I enjoyed your post, Amy. I had flash backs to 8 years ago (yup, 8 in 12 days!) when we were getting engaged and I was only 18. I had this same conversation with Brad. And now, even with our budget probably changing in the future, I made Brad promise over and over to never ever get me a different ring. My ring symbolizes so much and it wouldnt matter if we could afford 5 carats; I want to keep my original ring. So many doctors wives "upgrade" and I've made it very clear to him that I'm simply not interested.
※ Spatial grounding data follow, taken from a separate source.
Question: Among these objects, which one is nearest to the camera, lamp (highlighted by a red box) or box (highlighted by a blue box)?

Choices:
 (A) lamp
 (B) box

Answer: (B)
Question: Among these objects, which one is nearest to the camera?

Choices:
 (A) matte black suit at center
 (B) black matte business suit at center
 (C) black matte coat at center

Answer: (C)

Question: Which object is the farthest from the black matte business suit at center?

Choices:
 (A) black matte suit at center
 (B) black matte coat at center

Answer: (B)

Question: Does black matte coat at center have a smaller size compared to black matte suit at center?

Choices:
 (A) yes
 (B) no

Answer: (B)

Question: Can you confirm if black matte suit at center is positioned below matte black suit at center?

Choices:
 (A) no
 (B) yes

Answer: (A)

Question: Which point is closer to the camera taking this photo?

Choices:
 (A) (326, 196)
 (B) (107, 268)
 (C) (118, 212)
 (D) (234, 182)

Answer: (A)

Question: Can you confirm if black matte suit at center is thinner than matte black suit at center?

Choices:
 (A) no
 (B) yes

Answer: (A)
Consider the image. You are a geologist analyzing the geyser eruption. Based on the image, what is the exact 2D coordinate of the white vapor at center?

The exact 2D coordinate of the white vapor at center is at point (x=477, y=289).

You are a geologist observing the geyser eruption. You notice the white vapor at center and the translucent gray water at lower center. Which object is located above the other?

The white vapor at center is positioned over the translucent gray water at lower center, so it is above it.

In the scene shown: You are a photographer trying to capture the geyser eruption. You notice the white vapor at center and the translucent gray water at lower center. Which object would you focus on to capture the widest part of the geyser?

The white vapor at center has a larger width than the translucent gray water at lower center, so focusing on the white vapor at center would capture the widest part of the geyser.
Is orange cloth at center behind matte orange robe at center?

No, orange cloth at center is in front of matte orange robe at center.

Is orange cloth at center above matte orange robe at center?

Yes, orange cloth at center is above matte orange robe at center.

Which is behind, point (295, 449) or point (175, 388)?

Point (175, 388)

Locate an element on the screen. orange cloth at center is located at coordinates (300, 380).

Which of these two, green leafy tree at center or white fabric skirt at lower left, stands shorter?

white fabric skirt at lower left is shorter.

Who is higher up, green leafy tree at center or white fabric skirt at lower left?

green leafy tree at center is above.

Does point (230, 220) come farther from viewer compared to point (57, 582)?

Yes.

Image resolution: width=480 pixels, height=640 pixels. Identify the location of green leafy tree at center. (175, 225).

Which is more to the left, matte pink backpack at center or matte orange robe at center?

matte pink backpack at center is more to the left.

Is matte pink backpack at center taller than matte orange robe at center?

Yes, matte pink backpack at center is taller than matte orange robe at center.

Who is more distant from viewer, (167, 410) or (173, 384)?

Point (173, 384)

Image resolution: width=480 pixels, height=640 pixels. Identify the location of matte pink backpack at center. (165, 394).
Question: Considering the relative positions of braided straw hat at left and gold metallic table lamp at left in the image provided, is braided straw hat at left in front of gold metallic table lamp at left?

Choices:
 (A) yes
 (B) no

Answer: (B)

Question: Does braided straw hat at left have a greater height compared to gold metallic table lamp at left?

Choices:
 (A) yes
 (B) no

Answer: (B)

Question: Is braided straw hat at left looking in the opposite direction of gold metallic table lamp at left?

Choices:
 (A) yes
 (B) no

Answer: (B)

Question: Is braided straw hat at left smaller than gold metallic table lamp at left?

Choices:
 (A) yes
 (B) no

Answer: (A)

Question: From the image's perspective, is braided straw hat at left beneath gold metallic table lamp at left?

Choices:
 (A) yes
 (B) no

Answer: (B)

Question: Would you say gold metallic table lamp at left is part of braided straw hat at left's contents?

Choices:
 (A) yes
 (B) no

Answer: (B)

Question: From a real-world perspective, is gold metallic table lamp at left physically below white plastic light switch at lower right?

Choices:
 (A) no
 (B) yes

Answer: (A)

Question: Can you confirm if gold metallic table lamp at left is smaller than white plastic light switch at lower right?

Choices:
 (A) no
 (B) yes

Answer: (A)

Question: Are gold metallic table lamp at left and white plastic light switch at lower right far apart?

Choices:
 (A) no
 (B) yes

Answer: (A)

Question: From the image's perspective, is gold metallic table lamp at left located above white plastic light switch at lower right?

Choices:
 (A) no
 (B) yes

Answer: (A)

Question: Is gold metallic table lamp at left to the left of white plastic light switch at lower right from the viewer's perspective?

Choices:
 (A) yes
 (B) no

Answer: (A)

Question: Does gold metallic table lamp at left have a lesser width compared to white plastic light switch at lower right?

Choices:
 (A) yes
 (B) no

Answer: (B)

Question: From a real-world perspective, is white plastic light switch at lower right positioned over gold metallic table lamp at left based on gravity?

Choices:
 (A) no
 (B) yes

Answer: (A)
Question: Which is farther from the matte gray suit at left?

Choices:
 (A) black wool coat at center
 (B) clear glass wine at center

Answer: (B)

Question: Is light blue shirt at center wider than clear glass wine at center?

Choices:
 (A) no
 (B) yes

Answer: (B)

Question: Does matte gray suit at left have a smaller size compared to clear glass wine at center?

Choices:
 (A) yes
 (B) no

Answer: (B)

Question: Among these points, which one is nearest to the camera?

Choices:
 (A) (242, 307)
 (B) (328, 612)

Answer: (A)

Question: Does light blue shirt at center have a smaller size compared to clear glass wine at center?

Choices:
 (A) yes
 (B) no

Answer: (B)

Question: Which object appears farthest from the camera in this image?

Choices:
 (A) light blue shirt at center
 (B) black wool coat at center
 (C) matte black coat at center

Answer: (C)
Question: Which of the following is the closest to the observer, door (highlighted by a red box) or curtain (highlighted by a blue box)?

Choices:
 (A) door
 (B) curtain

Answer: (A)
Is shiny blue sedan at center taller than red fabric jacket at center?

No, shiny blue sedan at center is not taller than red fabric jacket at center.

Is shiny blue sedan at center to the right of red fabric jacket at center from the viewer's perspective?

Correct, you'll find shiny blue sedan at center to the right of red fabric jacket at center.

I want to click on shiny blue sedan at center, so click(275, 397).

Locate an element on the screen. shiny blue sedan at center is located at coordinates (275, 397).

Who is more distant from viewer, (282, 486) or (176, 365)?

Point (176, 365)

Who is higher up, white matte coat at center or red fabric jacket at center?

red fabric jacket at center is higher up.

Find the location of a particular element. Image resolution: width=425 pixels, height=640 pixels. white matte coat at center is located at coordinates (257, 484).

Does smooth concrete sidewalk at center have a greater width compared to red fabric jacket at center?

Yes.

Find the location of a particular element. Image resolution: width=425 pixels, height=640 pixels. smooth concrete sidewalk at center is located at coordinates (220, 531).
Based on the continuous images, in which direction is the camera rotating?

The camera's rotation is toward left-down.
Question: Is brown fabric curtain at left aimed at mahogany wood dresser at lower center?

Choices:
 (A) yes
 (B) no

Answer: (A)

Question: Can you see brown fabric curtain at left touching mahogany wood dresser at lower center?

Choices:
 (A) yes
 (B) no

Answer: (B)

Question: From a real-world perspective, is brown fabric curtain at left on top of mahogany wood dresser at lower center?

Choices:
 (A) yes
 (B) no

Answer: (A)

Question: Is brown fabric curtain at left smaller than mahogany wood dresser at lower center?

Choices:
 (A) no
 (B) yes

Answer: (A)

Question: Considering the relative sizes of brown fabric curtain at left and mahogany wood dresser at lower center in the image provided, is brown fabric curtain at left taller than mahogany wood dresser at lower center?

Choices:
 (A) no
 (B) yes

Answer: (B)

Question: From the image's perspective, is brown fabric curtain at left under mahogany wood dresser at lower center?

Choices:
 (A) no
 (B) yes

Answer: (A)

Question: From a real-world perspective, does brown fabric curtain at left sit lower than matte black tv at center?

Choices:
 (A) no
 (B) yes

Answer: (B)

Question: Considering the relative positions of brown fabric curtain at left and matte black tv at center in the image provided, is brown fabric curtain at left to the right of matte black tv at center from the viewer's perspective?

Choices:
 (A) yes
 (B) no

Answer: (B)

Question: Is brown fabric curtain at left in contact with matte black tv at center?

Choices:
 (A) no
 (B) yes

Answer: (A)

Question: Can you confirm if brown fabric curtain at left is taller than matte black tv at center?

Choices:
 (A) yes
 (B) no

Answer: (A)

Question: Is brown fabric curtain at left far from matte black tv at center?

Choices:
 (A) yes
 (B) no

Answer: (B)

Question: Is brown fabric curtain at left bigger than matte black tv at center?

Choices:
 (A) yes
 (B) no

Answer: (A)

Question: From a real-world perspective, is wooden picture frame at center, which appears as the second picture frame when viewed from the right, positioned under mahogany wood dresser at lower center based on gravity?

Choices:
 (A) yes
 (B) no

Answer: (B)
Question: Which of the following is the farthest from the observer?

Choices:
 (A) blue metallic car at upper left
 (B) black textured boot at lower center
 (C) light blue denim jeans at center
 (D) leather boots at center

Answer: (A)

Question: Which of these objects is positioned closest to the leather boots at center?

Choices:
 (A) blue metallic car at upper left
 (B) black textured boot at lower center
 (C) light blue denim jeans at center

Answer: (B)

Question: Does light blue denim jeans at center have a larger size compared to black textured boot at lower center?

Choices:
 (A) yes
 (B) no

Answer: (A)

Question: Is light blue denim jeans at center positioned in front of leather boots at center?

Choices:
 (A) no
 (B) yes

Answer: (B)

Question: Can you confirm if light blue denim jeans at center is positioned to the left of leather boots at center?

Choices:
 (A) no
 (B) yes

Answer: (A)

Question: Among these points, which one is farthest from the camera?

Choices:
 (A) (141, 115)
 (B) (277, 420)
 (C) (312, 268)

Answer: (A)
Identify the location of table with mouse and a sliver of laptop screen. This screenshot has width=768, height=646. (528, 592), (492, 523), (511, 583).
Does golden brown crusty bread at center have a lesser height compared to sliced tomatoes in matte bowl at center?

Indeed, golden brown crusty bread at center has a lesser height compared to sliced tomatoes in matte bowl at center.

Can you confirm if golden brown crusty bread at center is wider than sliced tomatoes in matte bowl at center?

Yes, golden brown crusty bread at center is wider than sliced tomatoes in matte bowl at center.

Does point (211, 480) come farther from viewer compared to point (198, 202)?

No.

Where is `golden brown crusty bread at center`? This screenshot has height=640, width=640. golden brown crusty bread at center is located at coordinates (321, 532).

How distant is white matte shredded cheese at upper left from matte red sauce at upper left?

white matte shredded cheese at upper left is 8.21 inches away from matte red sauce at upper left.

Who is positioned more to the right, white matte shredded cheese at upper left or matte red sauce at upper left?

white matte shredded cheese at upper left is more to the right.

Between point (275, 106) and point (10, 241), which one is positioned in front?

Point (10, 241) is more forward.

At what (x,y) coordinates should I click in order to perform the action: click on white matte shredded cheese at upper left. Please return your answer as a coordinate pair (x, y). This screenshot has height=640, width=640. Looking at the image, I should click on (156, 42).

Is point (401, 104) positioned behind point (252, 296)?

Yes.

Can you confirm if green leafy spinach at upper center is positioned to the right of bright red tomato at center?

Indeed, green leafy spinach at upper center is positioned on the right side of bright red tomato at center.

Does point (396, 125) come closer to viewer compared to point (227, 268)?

Did Jamie instill in you the fear of poop in your ring? Because I swear that was all she would talk about when Daryl & I were looking for a ring. Probably not the ONLY thing she mentioned, but it's all that I remember in my old age.
I also love my ring and think that it's absolutely perfect for me. Sometimes I have nightmares about losing my ring if the house catches on fire in the middle of the night and I can't grab the ring and the babe (House fires are my irrational fear)since I can't sleep with it on my finger. It does come down to just a possession, but it's got to be my favorite material object in the whole world.
8 years Erica?! You old fart. Oh wait, I was there. Never mind. =o)
Oh Erica, I'm right there with you. I love sparkles and definitely wouldn't mind more in my life someday. But as for that ring finger...well, it already has its friend and I wouldn't trade or "upgrade" for all the shiny things in the world.
When commutergirl and I went ring shopping, we wandered all over town, all day, until we finally went to a store at the mall that was having a sale. She saw this one ring and just started doing the happy dance. And that was that. It didn't hurt that the ring she wanted was 40% off, either.